─── DATA SHOWN ───

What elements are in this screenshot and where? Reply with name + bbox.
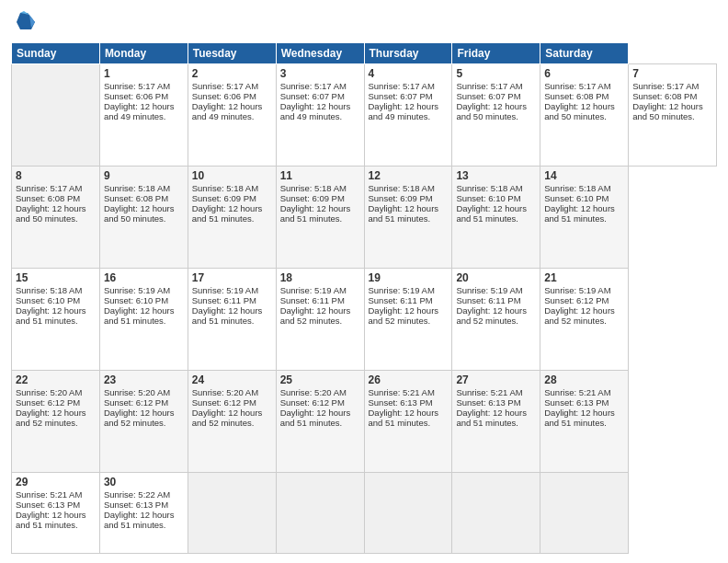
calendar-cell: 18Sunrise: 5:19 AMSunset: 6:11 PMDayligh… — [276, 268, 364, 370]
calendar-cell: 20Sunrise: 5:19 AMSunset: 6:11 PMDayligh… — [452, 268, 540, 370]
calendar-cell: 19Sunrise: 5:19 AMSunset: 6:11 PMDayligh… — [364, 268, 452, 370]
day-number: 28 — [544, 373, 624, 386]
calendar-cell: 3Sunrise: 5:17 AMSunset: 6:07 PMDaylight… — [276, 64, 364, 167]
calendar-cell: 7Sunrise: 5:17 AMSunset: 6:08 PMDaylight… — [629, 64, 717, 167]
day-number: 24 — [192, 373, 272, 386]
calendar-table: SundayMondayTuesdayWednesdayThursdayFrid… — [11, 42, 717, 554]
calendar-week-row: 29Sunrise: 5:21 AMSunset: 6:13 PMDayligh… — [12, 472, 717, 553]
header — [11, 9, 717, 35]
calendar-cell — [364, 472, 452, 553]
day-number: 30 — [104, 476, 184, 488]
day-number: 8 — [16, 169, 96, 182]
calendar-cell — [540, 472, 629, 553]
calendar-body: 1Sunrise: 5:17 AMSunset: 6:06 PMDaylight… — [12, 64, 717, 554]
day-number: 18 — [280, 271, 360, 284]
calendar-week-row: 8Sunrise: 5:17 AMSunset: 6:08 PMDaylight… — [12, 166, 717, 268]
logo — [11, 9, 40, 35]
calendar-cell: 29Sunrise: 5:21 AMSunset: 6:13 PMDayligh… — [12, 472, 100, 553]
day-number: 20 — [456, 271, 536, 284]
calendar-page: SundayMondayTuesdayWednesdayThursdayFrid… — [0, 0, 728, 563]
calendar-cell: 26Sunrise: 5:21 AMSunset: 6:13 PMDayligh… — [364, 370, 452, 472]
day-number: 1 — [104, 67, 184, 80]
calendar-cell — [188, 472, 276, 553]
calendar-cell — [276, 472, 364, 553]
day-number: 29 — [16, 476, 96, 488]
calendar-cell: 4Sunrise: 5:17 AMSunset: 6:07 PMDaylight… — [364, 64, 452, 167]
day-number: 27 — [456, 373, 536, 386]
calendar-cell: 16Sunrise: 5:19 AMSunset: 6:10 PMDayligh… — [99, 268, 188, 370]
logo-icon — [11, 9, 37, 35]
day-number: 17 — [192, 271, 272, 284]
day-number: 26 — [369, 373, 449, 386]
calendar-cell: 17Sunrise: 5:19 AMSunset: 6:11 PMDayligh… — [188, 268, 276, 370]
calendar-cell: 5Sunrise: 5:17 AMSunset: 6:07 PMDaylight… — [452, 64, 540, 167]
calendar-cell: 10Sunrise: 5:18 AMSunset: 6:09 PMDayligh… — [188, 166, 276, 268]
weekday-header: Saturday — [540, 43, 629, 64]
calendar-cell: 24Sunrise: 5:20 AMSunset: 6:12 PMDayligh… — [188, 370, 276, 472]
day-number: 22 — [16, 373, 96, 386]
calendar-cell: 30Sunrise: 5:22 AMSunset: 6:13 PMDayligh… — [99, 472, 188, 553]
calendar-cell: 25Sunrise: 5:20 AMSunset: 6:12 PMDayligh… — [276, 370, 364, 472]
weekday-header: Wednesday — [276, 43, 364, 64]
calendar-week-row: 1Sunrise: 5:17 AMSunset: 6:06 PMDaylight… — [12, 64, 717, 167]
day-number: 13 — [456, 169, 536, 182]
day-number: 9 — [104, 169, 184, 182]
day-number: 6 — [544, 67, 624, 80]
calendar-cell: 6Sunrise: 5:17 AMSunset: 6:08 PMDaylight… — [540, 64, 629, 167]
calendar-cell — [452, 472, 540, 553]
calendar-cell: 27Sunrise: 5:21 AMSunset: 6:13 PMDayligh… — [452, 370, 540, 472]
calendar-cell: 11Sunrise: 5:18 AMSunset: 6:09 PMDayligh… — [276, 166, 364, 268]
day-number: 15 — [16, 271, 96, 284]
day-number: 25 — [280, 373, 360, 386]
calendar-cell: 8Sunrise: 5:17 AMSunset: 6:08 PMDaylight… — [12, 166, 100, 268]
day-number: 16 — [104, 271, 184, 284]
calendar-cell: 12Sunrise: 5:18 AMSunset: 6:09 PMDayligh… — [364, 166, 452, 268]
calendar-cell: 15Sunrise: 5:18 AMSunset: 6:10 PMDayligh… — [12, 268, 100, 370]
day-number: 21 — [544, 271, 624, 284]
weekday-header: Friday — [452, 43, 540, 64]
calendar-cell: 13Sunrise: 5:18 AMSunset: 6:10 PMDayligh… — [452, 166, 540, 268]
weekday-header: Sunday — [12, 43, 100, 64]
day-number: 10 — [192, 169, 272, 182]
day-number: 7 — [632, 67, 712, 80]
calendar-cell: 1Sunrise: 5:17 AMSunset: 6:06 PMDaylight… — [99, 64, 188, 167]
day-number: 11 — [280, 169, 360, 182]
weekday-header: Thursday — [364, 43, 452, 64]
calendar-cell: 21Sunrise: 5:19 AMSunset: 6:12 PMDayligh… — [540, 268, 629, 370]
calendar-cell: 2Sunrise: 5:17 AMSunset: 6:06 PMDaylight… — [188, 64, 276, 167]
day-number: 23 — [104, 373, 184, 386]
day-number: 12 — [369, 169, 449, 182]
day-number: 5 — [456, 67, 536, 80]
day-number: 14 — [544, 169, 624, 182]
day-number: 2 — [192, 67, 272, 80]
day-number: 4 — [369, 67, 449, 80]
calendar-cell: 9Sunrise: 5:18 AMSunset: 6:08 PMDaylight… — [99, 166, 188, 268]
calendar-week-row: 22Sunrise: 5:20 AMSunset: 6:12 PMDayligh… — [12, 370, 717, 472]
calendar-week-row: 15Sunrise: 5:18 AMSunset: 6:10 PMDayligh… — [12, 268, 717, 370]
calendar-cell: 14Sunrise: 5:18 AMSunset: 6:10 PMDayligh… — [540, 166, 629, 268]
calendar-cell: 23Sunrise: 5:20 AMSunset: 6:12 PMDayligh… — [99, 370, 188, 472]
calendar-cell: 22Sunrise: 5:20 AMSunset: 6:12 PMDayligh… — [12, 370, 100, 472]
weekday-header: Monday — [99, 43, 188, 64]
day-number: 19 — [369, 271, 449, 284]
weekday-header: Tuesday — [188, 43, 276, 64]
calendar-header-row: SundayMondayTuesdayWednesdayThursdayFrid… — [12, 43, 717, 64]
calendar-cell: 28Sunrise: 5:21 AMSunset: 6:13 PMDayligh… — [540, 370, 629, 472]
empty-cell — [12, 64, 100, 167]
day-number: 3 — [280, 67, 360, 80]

───

ACTIVITY:
If a record holds a picture, leave the picture out and copy everything else exactly.

RESPONSE TO THIS TASK:
What elements are in this screenshot and where? Reply with name + bbox.
calendar-cell: 18Sunrise: 5:19 AMSunset: 6:11 PMDayligh… — [276, 268, 364, 370]
calendar-cell: 20Sunrise: 5:19 AMSunset: 6:11 PMDayligh… — [452, 268, 540, 370]
calendar-cell: 19Sunrise: 5:19 AMSunset: 6:11 PMDayligh… — [364, 268, 452, 370]
day-number: 28 — [544, 373, 624, 386]
calendar-cell: 3Sunrise: 5:17 AMSunset: 6:07 PMDaylight… — [276, 64, 364, 167]
calendar-cell: 7Sunrise: 5:17 AMSunset: 6:08 PMDaylight… — [629, 64, 717, 167]
day-number: 24 — [192, 373, 272, 386]
calendar-table: SundayMondayTuesdayWednesdayThursdayFrid… — [11, 42, 717, 554]
calendar-week-row: 29Sunrise: 5:21 AMSunset: 6:13 PMDayligh… — [12, 472, 717, 553]
header — [11, 9, 717, 35]
calendar-cell — [364, 472, 452, 553]
day-number: 30 — [104, 476, 184, 488]
day-number: 8 — [16, 169, 96, 182]
calendar-cell — [540, 472, 629, 553]
calendar-body: 1Sunrise: 5:17 AMSunset: 6:06 PMDaylight… — [12, 64, 717, 554]
day-number: 18 — [280, 271, 360, 284]
calendar-week-row: 8Sunrise: 5:17 AMSunset: 6:08 PMDaylight… — [12, 166, 717, 268]
logo — [11, 9, 40, 35]
calendar-cell: 29Sunrise: 5:21 AMSunset: 6:13 PMDayligh… — [12, 472, 100, 553]
day-number: 20 — [456, 271, 536, 284]
calendar-page: SundayMondayTuesdayWednesdayThursdayFrid… — [0, 0, 728, 563]
calendar-cell: 26Sunrise: 5:21 AMSunset: 6:13 PMDayligh… — [364, 370, 452, 472]
day-number: 1 — [104, 67, 184, 80]
calendar-cell — [188, 472, 276, 553]
calendar-cell — [276, 472, 364, 553]
day-number: 29 — [16, 476, 96, 488]
calendar-cell: 4Sunrise: 5:17 AMSunset: 6:07 PMDaylight… — [364, 64, 452, 167]
day-number: 27 — [456, 373, 536, 386]
calendar-cell: 16Sunrise: 5:19 AMSunset: 6:10 PMDayligh… — [99, 268, 188, 370]
logo-icon — [11, 9, 37, 35]
day-number: 17 — [192, 271, 272, 284]
day-number: 26 — [369, 373, 449, 386]
calendar-cell: 17Sunrise: 5:19 AMSunset: 6:11 PMDayligh… — [188, 268, 276, 370]
calendar-cell: 5Sunrise: 5:17 AMSunset: 6:07 PMDaylight… — [452, 64, 540, 167]
calendar-cell: 10Sunrise: 5:18 AMSunset: 6:09 PMDayligh… — [188, 166, 276, 268]
weekday-header: Saturday — [540, 43, 629, 64]
calendar-cell: 24Sunrise: 5:20 AMSunset: 6:12 PMDayligh… — [188, 370, 276, 472]
day-number: 22 — [16, 373, 96, 386]
calendar-cell: 30Sunrise: 5:22 AMSunset: 6:13 PMDayligh… — [99, 472, 188, 553]
calendar-cell: 25Sunrise: 5:20 AMSunset: 6:12 PMDayligh… — [276, 370, 364, 472]
weekday-header: Wednesday — [276, 43, 364, 64]
calendar-week-row: 1Sunrise: 5:17 AMSunset: 6:06 PMDaylight… — [12, 64, 717, 167]
day-number: 13 — [456, 169, 536, 182]
day-number: 9 — [104, 169, 184, 182]
day-number: 6 — [544, 67, 624, 80]
calendar-cell: 6Sunrise: 5:17 AMSunset: 6:08 PMDaylight… — [540, 64, 629, 167]
calendar-cell — [452, 472, 540, 553]
calendar-cell: 27Sunrise: 5:21 AMSunset: 6:13 PMDayligh… — [452, 370, 540, 472]
calendar-cell: 11Sunrise: 5:18 AMSunset: 6:09 PMDayligh… — [276, 166, 364, 268]
day-number: 15 — [16, 271, 96, 284]
day-number: 25 — [280, 373, 360, 386]
calendar-cell: 8Sunrise: 5:17 AMSunset: 6:08 PMDaylight… — [12, 166, 100, 268]
day-number: 16 — [104, 271, 184, 284]
calendar-cell: 12Sunrise: 5:18 AMSunset: 6:09 PMDayligh… — [364, 166, 452, 268]
calendar-cell: 15Sunrise: 5:18 AMSunset: 6:10 PMDayligh… — [12, 268, 100, 370]
day-number: 21 — [544, 271, 624, 284]
weekday-header: Friday — [452, 43, 540, 64]
calendar-cell: 13Sunrise: 5:18 AMSunset: 6:10 PMDayligh… — [452, 166, 540, 268]
weekday-header: Sunday — [12, 43, 100, 64]
day-number: 10 — [192, 169, 272, 182]
day-number: 7 — [632, 67, 712, 80]
calendar-cell: 1Sunrise: 5:17 AMSunset: 6:06 PMDaylight… — [99, 64, 188, 167]
day-number: 11 — [280, 169, 360, 182]
weekday-header: Thursday — [364, 43, 452, 64]
calendar-cell: 21Sunrise: 5:19 AMSunset: 6:12 PMDayligh… — [540, 268, 629, 370]
calendar-cell: 2Sunrise: 5:17 AMSunset: 6:06 PMDaylight… — [188, 64, 276, 167]
day-number: 23 — [104, 373, 184, 386]
day-number: 12 — [369, 169, 449, 182]
day-number: 5 — [456, 67, 536, 80]
day-number: 14 — [544, 169, 624, 182]
day-number: 2 — [192, 67, 272, 80]
day-number: 4 — [369, 67, 449, 80]
calendar-cell: 9Sunrise: 5:18 AMSunset: 6:08 PMDaylight… — [99, 166, 188, 268]
calendar-week-row: 22Sunrise: 5:20 AMSunset: 6:12 PMDayligh… — [12, 370, 717, 472]
calendar-week-row: 15Sunrise: 5:18 AMSunset: 6:10 PMDayligh… — [12, 268, 717, 370]
calendar-cell: 14Sunrise: 5:18 AMSunset: 6:10 PMDayligh… — [540, 166, 629, 268]
calendar-cell: 23Sunrise: 5:20 AMSunset: 6:12 PMDayligh… — [99, 370, 188, 472]
calendar-cell: 22Sunrise: 5:20 AMSunset: 6:12 PMDayligh… — [12, 370, 100, 472]
weekday-header: Monday — [99, 43, 188, 64]
day-number: 19 — [369, 271, 449, 284]
weekday-header: Tuesday — [188, 43, 276, 64]
calendar-header-row: SundayMondayTuesdayWednesdayThursdayFrid… — [12, 43, 717, 64]
calendar-cell: 28Sunrise: 5:21 AMSunset: 6:13 PMDayligh… — [540, 370, 629, 472]
empty-cell — [12, 64, 100, 167]
day-number: 3 — [280, 67, 360, 80]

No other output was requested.